Material for this exercise:
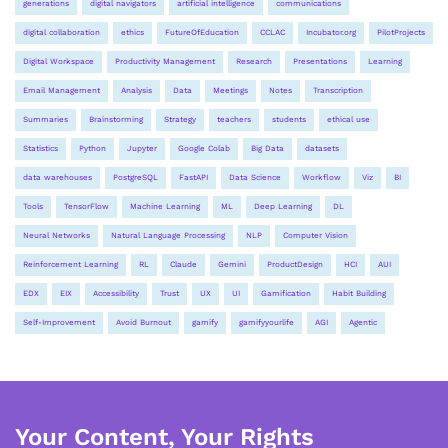
generations
digital navigators
artificial intelligence
communications
digital collaboration
ethics
FutureOfEducation
CCLAC
Incubator.org
PilotProjects
Digital Workspace
Productivity Management
Research
Presentations
Learning
Email Management
Analysis
Data
Meetings
Notes
Transcription
Summaries
Brainstorming
Strategy
teachers
students
ethical use
Statistics
Python
Jupyter
Google Colab
Big Data
datasets
data warehouses
PostgreSQL
FastAPI
Data Science
Workflow
Viz
BI
Tools
TensorFlow
Machine Learning
ML
Deep Learning
DL
Neural Networks
Natural Language Processing
NLP
Computer Vision
Reinforcement Learning
RL
Claude
Gemini
ProductDesign
HCI
AUI
EDX
EIX
Accessibility
Trust
UX
UI
Gamification
Habit Building
Self-Improvement
Avoid Burnout
gamify
gamifyyourlife
AGI
Agentic
Your Content, Your Rights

Directions for this task:
Only the text of the entries above is to be given again, exactly, with the pictures left out.

Answer space:
generations
digital navigators
artificial intelligence
communications
digital collaboration
ethics
FutureOfEducation
CCLAC
Incubator.org
PilotProjects
Digital Workspace
Productivity Management
Research
Presentations
Learning
Email Management
Analysis
Data
Meetings
Notes
Transcription
Summaries
Brainstorming
Strategy
teachers
students
ethical use
Statistics
Python
Jupyter
Google Colab
Big Data
datasets
data warehouses
PostgreSQL
FastAPI
Data Science
Workflow
Viz
BI
Tools
TensorFlow
Machine Learning
ML
Deep Learning
DL
Neural Networks
Natural Language Processing
NLP
Computer Vision
Reinforcement Learning
RL
Claude
Gemini
ProductDesign
HCI
AUI
EDX
EIX
Accessibility
Trust
UX
UI
Gamification
Habit Building
Self-Improvement
Avoid Burnout
gamify
gamifyyourlife
AGI
Agentic
Your Content, Your Rights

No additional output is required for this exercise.